— What is required —
Omit all images, then repeat exactly the lines below from the one containing "Baretta to facilitate string changes." through the one containing "prison, dont un an avec sursis", both ends included.

•••••

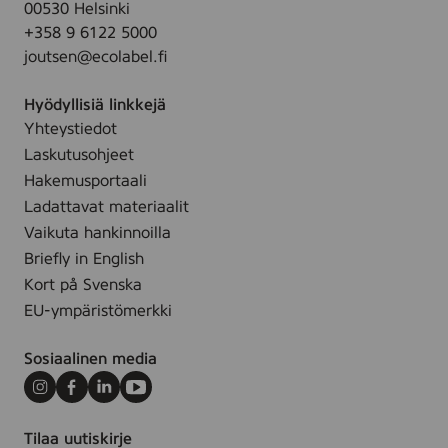
00530 Helsinki
n
+358 9 6122 5000
i
joutsen@ecolabel.fi
n
g
Hyödyllisiä linkkejä
w
Yhteystiedot
i
Laskutusohjeet
p
e
Hakemusportaali
,
Ladattavat materiaalit
2
Vaikuta hankinnoilla
5
Briefly in English
s
Kort på Svenska
t
EU-ympäristömerkki
k
Sosiaalinen media
Instagram
Facebook
LinkedIn
Youtube
Tilaa uutiskirje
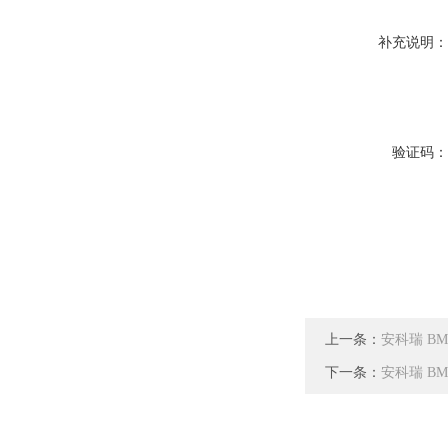
补充说明
验证码
上一条：
安科瑞 BM
下一条：
安科瑞 BM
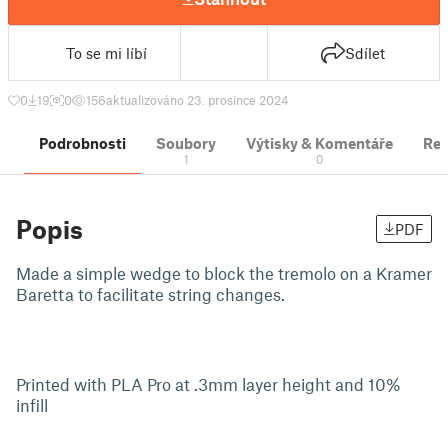
To se mi líbí
Sdílet
0
19
0
156
aktualizováno 23. prosince 2024
Podrobnosti
Soubory
Výtisky & Komentáře
Re
1
0
Popis
PDF
Made a simple wedge to block the tremolo on a Kramer
Baretta to facilitate string changes.
Printed with PLA Pro at .3mm layer height and 10%
infill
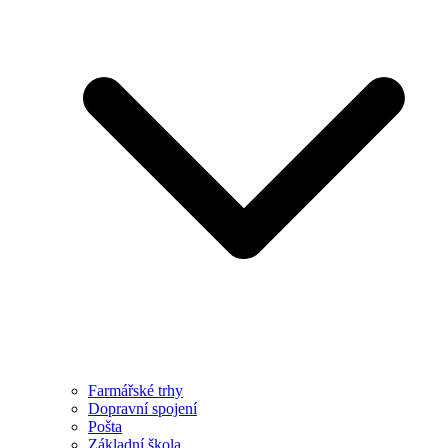
Farmářské trhy
Dopravní spojení
Pošta
Základní škola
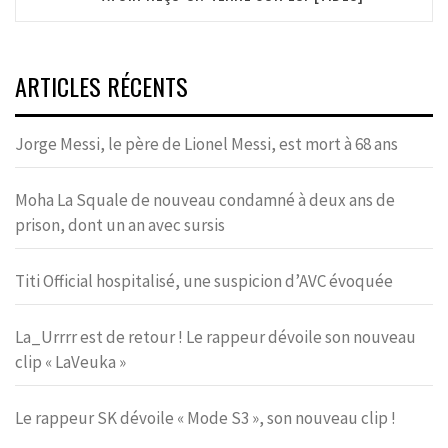
ARTICLES RÉCENTS
Jorge Messi, le père de Lionel Messi, est mort à 68 ans
Moha La Squale de nouveau condamné à deux ans de
prison, dont un an avec sursis
Titi Official hospitalisé, une suspicion d’AVC évoquée
La_Urrrr est de retour ! Le rappeur dévoile son nouveau
clip « LaVeuka »
Le rappeur SK dévoile « Mode S3 », son nouveau clip !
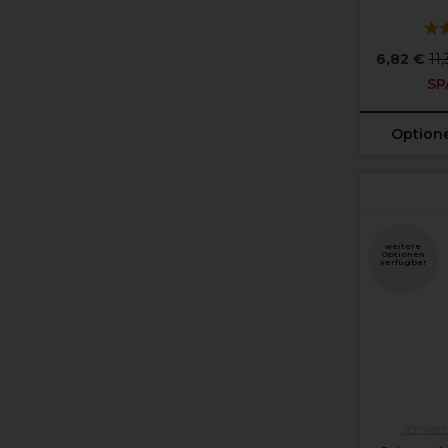
6,82 €
11
SP
Option
weitere
Optionen
verfügbar
Schwarzk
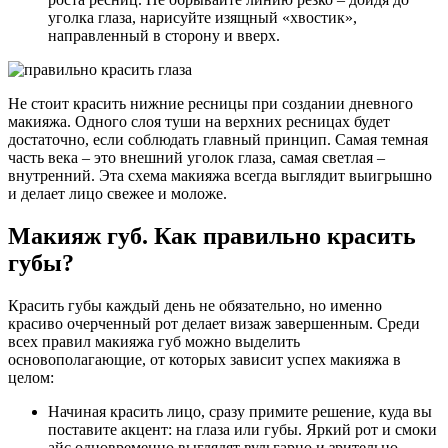
уголка глаза, нарисуйте изящный «хвостик»,
направленный в сторону и вверх.
Не стоит красить нижние ресницы при создании дневного
макияжа. Одного слоя туши на верхних ресницах будет
достаточно, если соблюдать главный принцип. Самая темная
часть века – это внешний уголок глаза, самая светлая –
внутренний. Эта схема макияжа всегда выглядит выигрышно
и делает лицо свежее и моложе.
Макияж губ. Как правильно красить
губы?
Красить губы каждый день не обязательно, но именно
красиво очерченный рот делает визаж завершенным. Среди
всех правил макияжа губ можно выделить
основополагающие, от которых зависит успех макияжа в
целом:
Начиная красить лицо, сразу примите решение, куда вы
поставите акцент: на глаза или губы. Яркий рот и смоки
айс одновременно выглядят вульгарно и зрительно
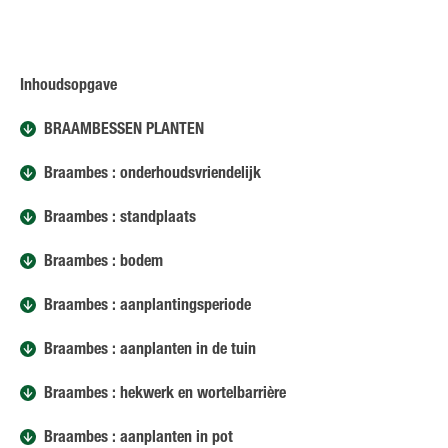
Inhoudsopgave
BRAAMBESSEN PLANTEN
Braambes : onderhoudsvriendelijk
Braambes : standplaats
Braambes : bodem
Braambes : aanplantingsperiode
Braambes : aanplanten in de tuin
Braambes : hekwerk en wortelbarrière
Braambes : aanplanten in pot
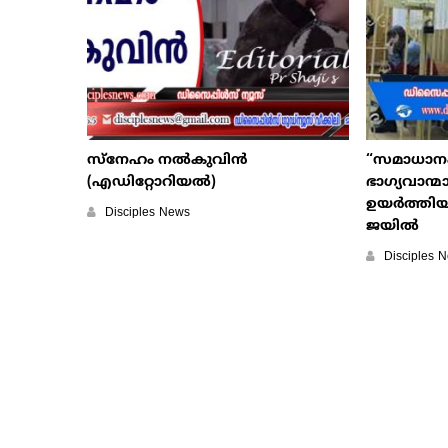
സ്നേഹം നല്‍കുവിന്‍
“സമാധാനം 
(എഡിറ്റോറിയൽ)
ഭാഗ്യവാന്മാര
ഉയര്‍ത്തിയത
Disciples News
ജയില്‍
Disciples 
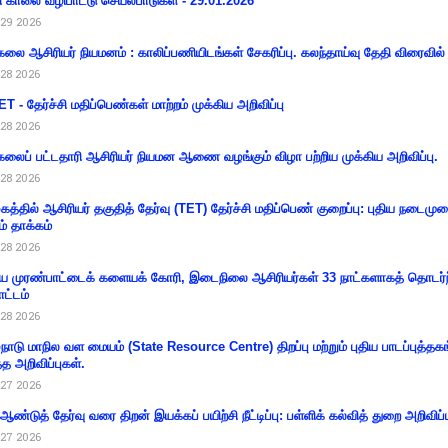
ி காலை வழிபாட்டு செயல்பாடுகள் - 29.01.2026
29 2026
கலை ஆசிரியர் நியமனம் : காலிப்பணியிடங்கள் சேகரிப்பு. கலந்தாய்வு தேதி விரைவில் அ
28 2026
T - தேர்ச்சி மதிப்பெண்கள் மாற்றம் முக்கிய அறிவிப்பு
28 2026
கலைப் பட்டதாரி ஆசிரியர் நியமன ஆணை வழங்கும் விழா பற்றிய முக்கிய அறிவிப்பு.
28 2026
கத்தில் ஆசிரியர் தகுதித் தேர்வு (TET) தேர்ச்சி மதிப்பெண் குறைப்பு: புதிய நடைமு
ம் தாக்கம்
28 2026
 முரண்பாட்டைக் களையக் கோரி, இடைநிலை ஆசிரியர்கள் 33 நாட்களாகத் தொடர்ந
ட்டம்
28 2026
்நாடு மாநில வள மையம் (State Resource Centre) திறப்பு மற்றும் புதிய பாடப்புத்தக
்த அறிவிப்புகள்.
27 2026
 ஆண்டுத் தேர்வு வரை திறன் இயக்கப் பயிற்சி நீட்டிப்பு: பள்ளிக் கல்வித் துறை அறிவிப்ப
27 2026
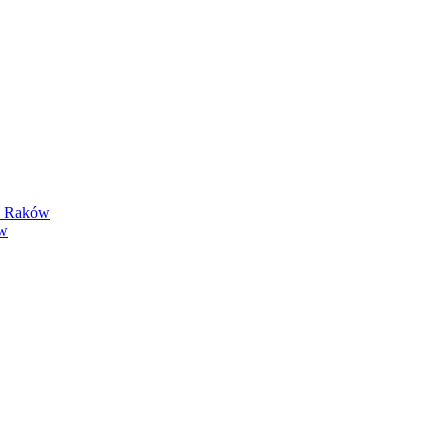
y Raków
ów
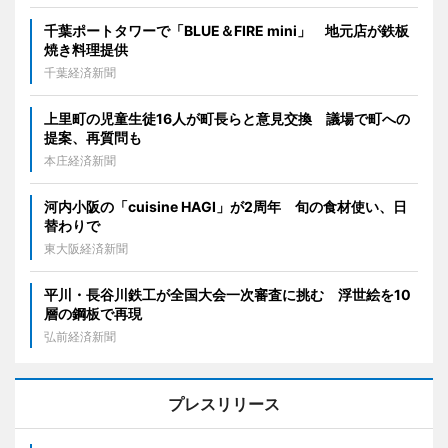
千葉ポートタワーで「BLUE＆FIRE mini」 地元店が鉄板
焼き料理提供
千葉経済新聞
上里町の児童生徒16人が町長らと意見交換 議場で町への
提案、再質問も
本庄経済新聞
河内小阪の「cuisine HAGI」が2周年 旬の食材使い、日
替わりで
東大阪経済新聞
平川・長谷川鉄工が全国大会一次審査に挑む 浮世絵を10
層の鋼板で再現
弘前経済新聞
プレスリリース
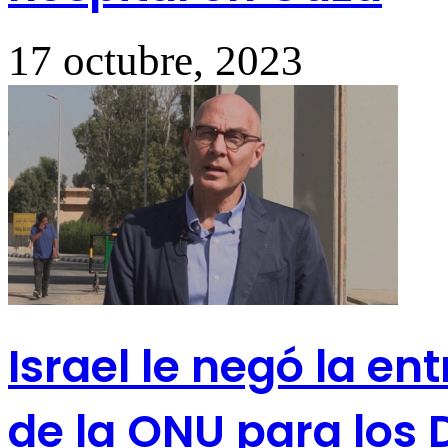
17 octubre, 2023
Israel le negó la en
de la ONU para los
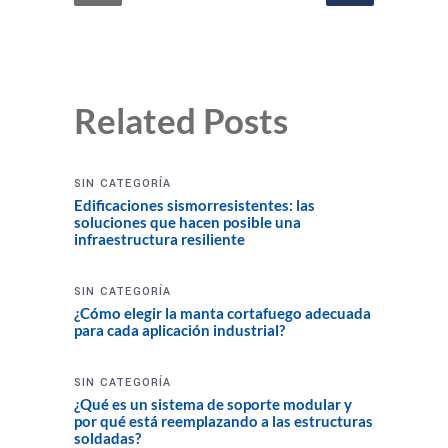
Related Posts
SIN CATEGORÍA
Edificaciones sismorresistentes: las
soluciones que hacen posible una
infraestructura resiliente
SIN CATEGORÍA
¿Cómo elegir la manta cortafuego adecuada
para cada aplicación industrial?
SIN CATEGORÍA
¿Qué es un sistema de soporte modular y
por qué está reemplazando a las estructuras
soldadas?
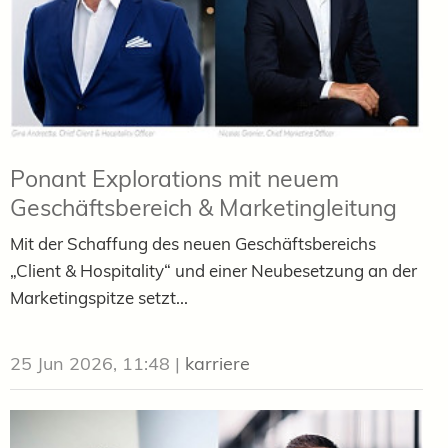
Ponant Explorations mit neuem
Geschäftsbereich & Marketingleitung
Mit der Schaffung des neuen Geschäftsbereichs
„Client & Hospitality“ und einer Neubesetzung an der
Marketingspitze setzt...
25 Jun 2026, 11:48
|
karriere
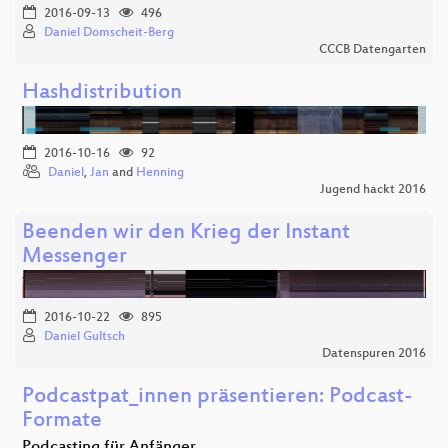
2016-09-13
496
Daniel Domscheit-Berg
CCCB Datengarten
Hashdistribution
2016-10-16
92
Daniel
,
Jan
and
Henning
Jugend hackt 2016
Beenden wir den Krieg der Instant
Messenger
2016-10-22
895
Daniel Gultsch
Datenspuren 2016
Podcastpat_innen präsentieren: Podcast-
Formate
Podcasting für Anfänger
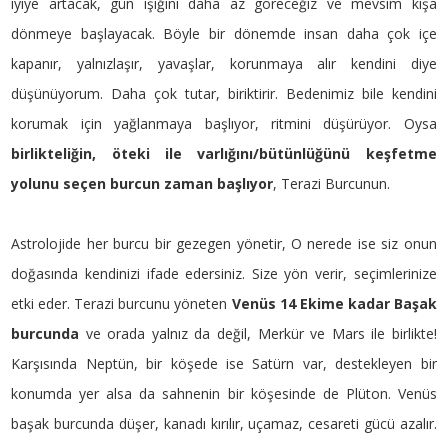
iyiye artacak, gün ışığını daha az göreceğiz ve mevsim kışa
dönmeye başlayacak. Böyle bir dönemde insan daha çok içe
kapanır, yalnızlaşır, yavaşlar, korunmaya alır kendini diye
düşünüyorum. Daha çok tutar, biriktirir. Bedenimiz bile kendini
korumak için yağlanmaya başlıyor, ritmini düşürüyor. Oysa
birlikteliğin, öteki ile varlığını/bütünlüğünü keşfetme
yolunu seçen burcun zaman başlıyor
, Terazi Burcunun.
Astrolojide her burcu bir gezegen yönetir, O nerede ise siz onun
doğasında kendinizi ifade edersiniz. Size yön verir, seçimlerinize
etki eder. Terazi burcunu yöneten
Venüs 14 Ekime kadar Başak
burcunda
ve orada yalnız da değil, Merkür ve Mars ile birlikte!
Karşısında Neptün, bir köşede ise Satürn var, destekleyen bir
konumda yer alsa da sahnenin bir köşesinde de Plüton. Venüs
başak burcunda düşer, kanadı kırılır, uçamaz, cesareti gücü azalır.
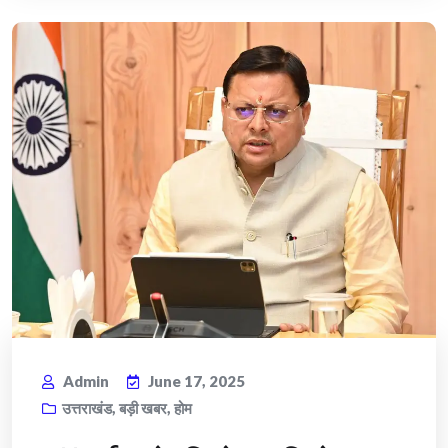
Admin
June 17, 2025
उत्तराखंड
,
बड़ी खबर
,
होम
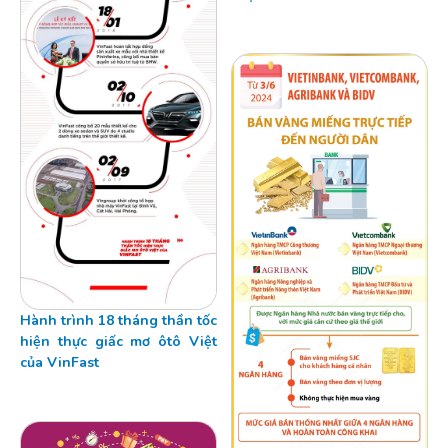
Hành trình 18 tháng thần tốc
hiện thực giấc mơ ôtô Việt
của VinFast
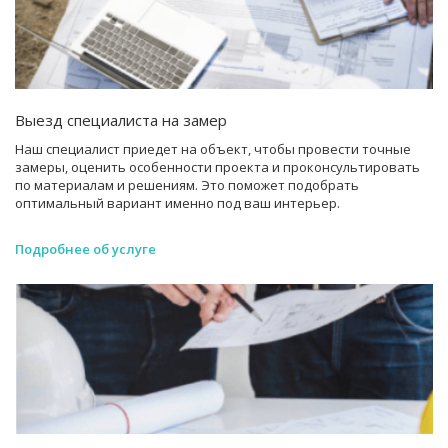
Выезд специалиста на замер
Наш специалист приедет на объект, чтобы провести точные
замеры, оценить особенности проекта и проконсультировать
по материалам и решениям. Это поможет подобрать
оптимальный вариант именно под ваш интерьер.
Подробнее об услуге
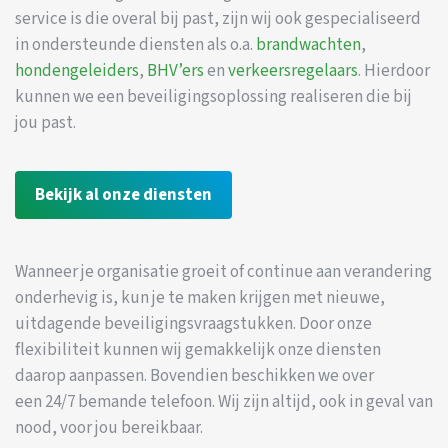
service is die overal bij past, zijn wij ook gespecialiseerd
in ondersteunde diensten als o.a.
brandwachten
,
hondengeleiders
,
BHV’ers
en
verkeersregelaars
. Hierdoor
kunnen we een beveiligingsoplossing realiseren die bij
jou past.
Bekijk al onze diensten
Wanneer je organisatie groeit of continue aan verandering
onderhevig is, kun je te maken krijgen met nieuwe,
uitdagende beveiligingsvraagstukken. Door onze
flexibiliteit kunnen wij gemakkelijk onze diensten
daarop aanpassen. Bovendien beschikken we over
een 24/7 bemande telefoon. Wij zijn altijd, ook in geval van
nood, voor jou bereikbaar.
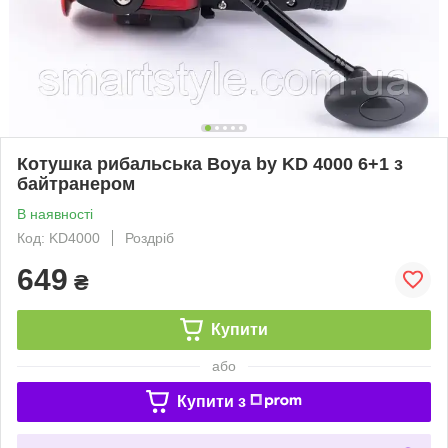
Котушка рибальська Boya by KD 4000 6+1 з
байтранером
В наявності
Код: KD4000
Роздріб
649
₴
Купити
або
Купити з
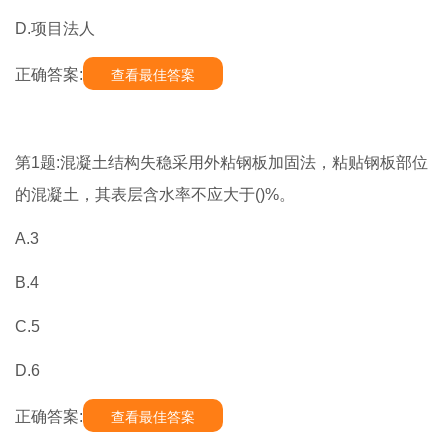
D.项目法人
正确答案:
查看最佳答案
第1题:混凝土结构失稳采用外粘钢板加固法，粘贴钢板部位
的混凝土，其表层含水率不应大于()%。
A.3
B.4
C.5
D.6
正确答案:
查看最佳答案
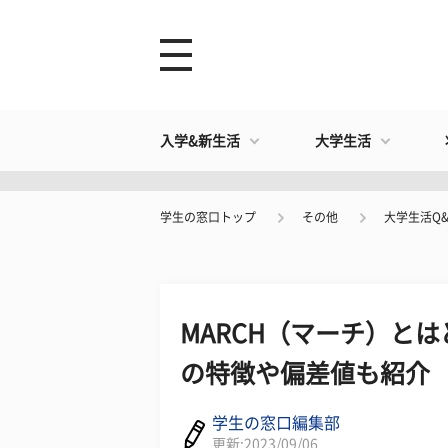
入学&新生活
大学生活
学生の窓口トップ
その他
大学生活Q&
MARCH（マーチ）と
の特徴や偏差値も紹介
学生の窓口編集部
更新:2023/09/06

•••••

— Written reply —
Baretta to facilitate string changes.
Printed with PLA Pro at .3mm layer height and 10%
infill
Farmářské trhy
Dopravní spojení
Pošta
Základní škola
ARTICLES RÉCENTS
Jorge Messi, le père de Lionel Messi, est mort à 68 ans
Moha La Squale de nouveau condamné à deux ans de
prison, dont un an avec sursis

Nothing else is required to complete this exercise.